Frederick, Md. (KM) – A small number of people testified Tuesday night before the Frederick Council on whether to lower the property tax rate to the constant yield.
A majority spoke in favor, such as Kimberly Herndon of Mount Airy, whose a School System employee. “The county has maintained funding due to the constant rate and this reflects in our School System,”: she said. “Taking care of our teachers and staff is an investment in the future of our children, and their education should be a top priority in Frederick County.”
Also speaking in support was Chris House, who said this additional revenue is needed for a growing county. “As our community grows, greater responsibility will fall on the Sheriff’s Office, Fire and Rescue Services and our Emergency Management Systems to keep our families and our properties safe,” she said. “Young families moving into our county will be looking for quality schools, libraries and recreational services.”
The County’s current property tax rate is $1.06 per $100 of assessed value, and the proposed fiscal year 2023 budget will keep that rate the same. The County Budget Office says Frederick County’s constant yield rate, as determined by the State Department of Assessments and Taxation, is $1.0244 per $100 of assessed value.

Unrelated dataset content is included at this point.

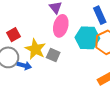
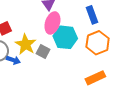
cyan hexagon: (87, 38) -> (65, 37), moved

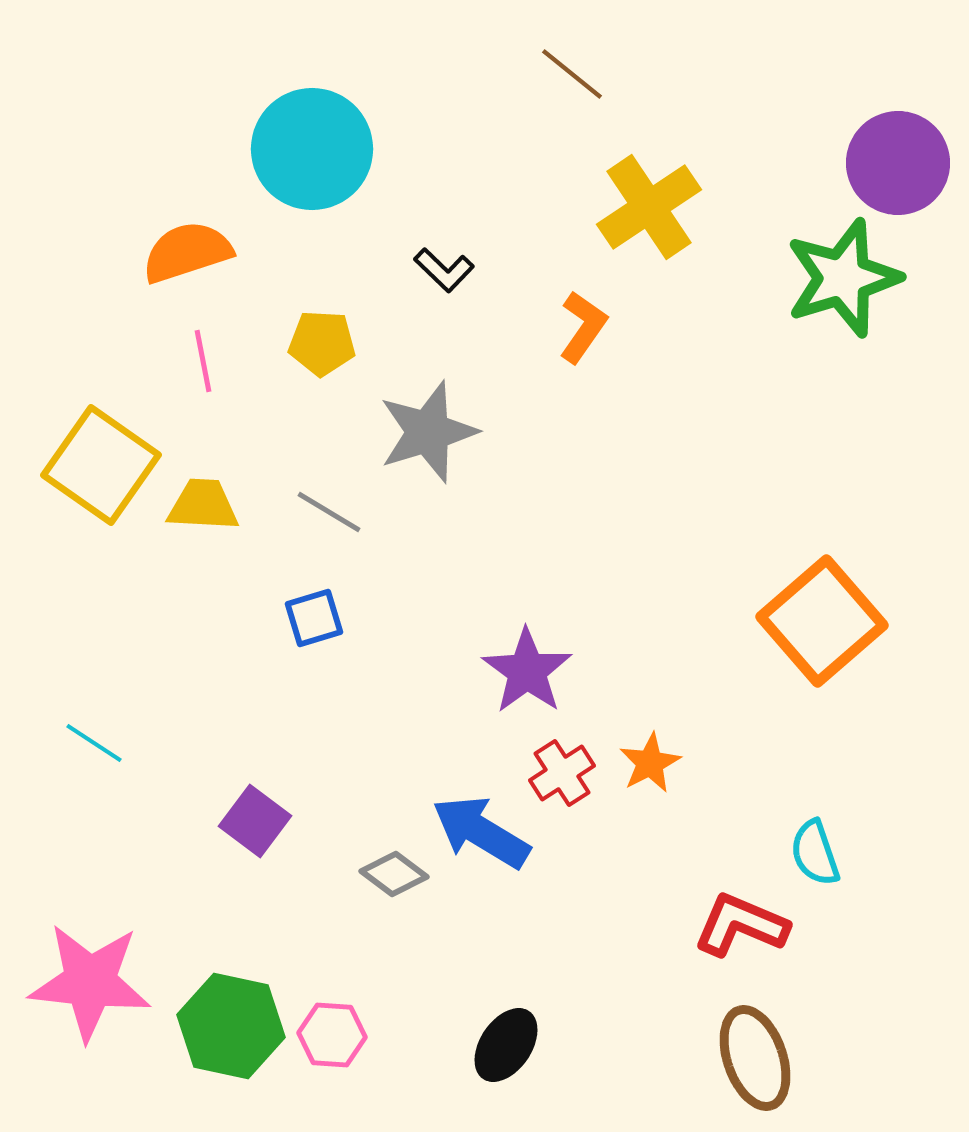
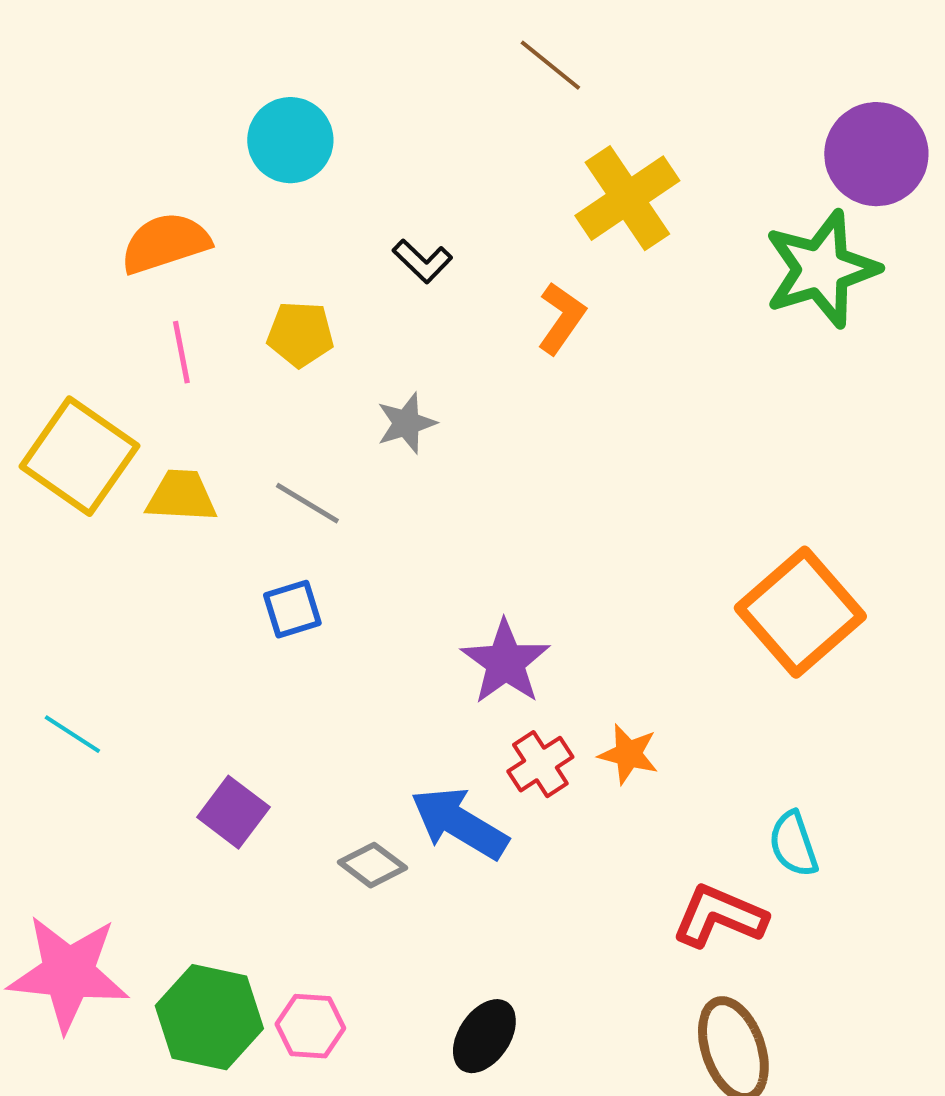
cyan circle: (312, 149) -> (290, 140), size x0.7
gray star: (428, 432) -> (406, 423), size x0.6
orange star: (650, 763) -> (628, 754), turned -30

If this rate was adopted, the county could lose $13.1-million in revenue.
During Tuesday’s hearing, Brett Simmons was the only person who spoke in favor of reducing the property tax rate to the constant yield. He noted that the proposed fiscal year 2023 budget is h higher than what was forecast last year. “In other words, the county is proposing an FY ‘2023 budget of $792-million. which only one year ago was projected to be only $741-million budget. Thus the county is expecting $51-million more in FY 2023 then they expected one year ago.”
Even though the county could lose $13.1-million in revenue if it adopted the constant yield rate for Fiscal Year 2023, Simmons says it could make up that loss through the fund balance from fiscal year 2022. “Under this plan, the FY 2023 proposed budget will remain at $792-million. The only change to the county’s budgetary plan will be that the first $13.1-million of FY ’22 fund balance will be appropriated to the FY 2023 budget,” he said.
The Council is expected to vote on the property tax rate for fiscal year 2023 at a later date.
In other action, several proposed amendments to the County’s Adequate Public Facilities Ordinance were formally introduced. Councilmen Steve McKay and Kai Hagen are co-sponsoring the legislation which would strengthen traffic mitigation standards, increase requirements for “limited impact developments,” revise aspects of the Planning Commission’s approval authorities, and change approval time periods and remove and/or revise out of date or unclear language.
A public hearing on these amendments is expected to be held on May 24th.
The County’s Adequate Public Facilities Ordinance times residential growth with the expansion of services such as schools and roads.